Task goal ->
State the number of lines in the material below that hold "мука", and add nothing to it.

The input ->
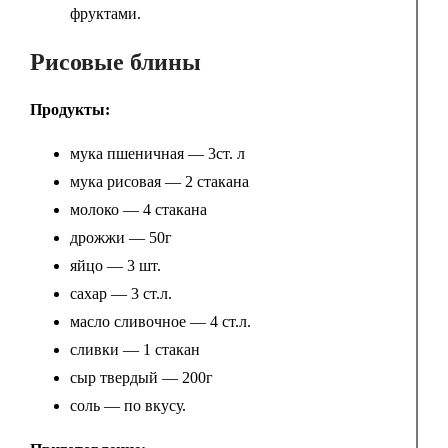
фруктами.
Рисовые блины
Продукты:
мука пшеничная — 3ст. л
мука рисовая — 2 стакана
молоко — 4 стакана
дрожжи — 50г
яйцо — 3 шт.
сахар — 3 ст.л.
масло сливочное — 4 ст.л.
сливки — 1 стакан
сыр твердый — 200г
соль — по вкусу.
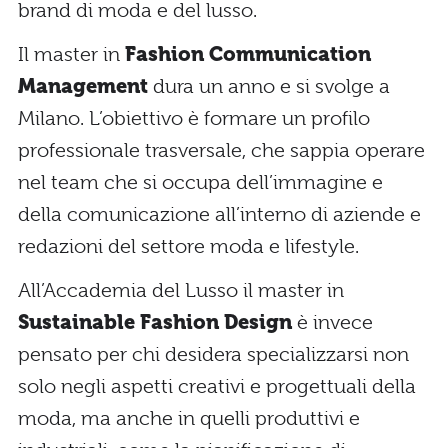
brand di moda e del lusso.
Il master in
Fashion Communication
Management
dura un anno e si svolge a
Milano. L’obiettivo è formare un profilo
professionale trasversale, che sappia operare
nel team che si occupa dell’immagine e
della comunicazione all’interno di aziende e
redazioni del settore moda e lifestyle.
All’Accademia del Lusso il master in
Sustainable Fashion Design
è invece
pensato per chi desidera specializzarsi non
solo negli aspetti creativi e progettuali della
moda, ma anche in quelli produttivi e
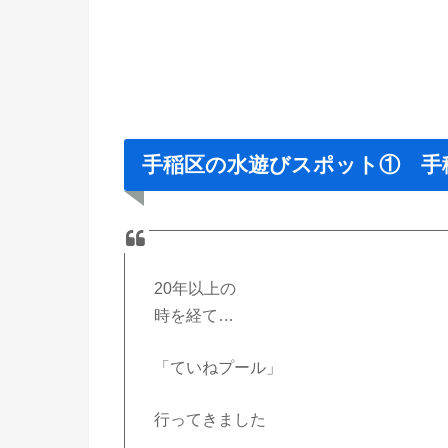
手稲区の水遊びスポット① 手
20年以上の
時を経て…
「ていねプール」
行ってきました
--
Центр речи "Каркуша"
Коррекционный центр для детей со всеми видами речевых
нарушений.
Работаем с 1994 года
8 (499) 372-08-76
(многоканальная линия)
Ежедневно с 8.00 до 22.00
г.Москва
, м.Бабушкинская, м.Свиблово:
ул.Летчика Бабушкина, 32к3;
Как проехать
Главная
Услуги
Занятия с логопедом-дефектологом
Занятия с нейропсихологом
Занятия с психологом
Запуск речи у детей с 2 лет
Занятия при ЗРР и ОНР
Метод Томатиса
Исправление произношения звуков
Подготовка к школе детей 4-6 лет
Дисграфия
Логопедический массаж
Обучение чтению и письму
* * *
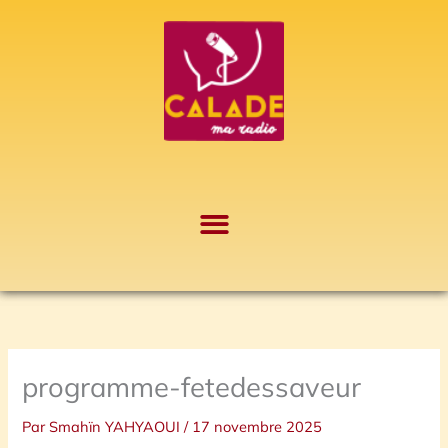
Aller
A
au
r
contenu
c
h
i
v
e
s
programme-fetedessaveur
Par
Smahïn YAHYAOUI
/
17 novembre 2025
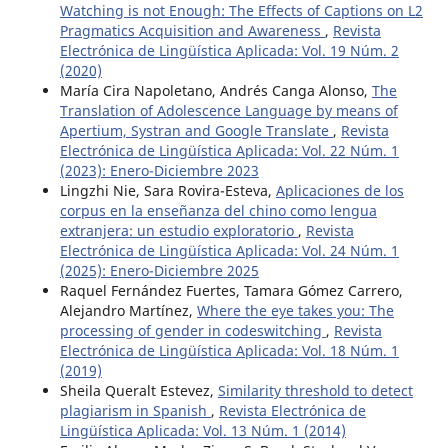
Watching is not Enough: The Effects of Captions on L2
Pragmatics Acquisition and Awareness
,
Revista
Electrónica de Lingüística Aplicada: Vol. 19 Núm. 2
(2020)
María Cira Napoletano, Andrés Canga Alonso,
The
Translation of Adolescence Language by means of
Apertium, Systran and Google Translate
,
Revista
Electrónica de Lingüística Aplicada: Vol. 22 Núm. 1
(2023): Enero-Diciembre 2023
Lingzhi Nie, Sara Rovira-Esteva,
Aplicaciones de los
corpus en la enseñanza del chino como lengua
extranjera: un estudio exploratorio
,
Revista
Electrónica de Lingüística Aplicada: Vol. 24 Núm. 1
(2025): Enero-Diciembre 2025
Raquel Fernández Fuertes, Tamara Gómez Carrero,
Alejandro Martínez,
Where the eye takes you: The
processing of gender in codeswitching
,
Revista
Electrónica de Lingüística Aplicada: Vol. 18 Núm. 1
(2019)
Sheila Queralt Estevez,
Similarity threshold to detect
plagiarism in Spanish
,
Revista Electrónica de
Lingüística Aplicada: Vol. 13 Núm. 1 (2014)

Solution to this task ->
2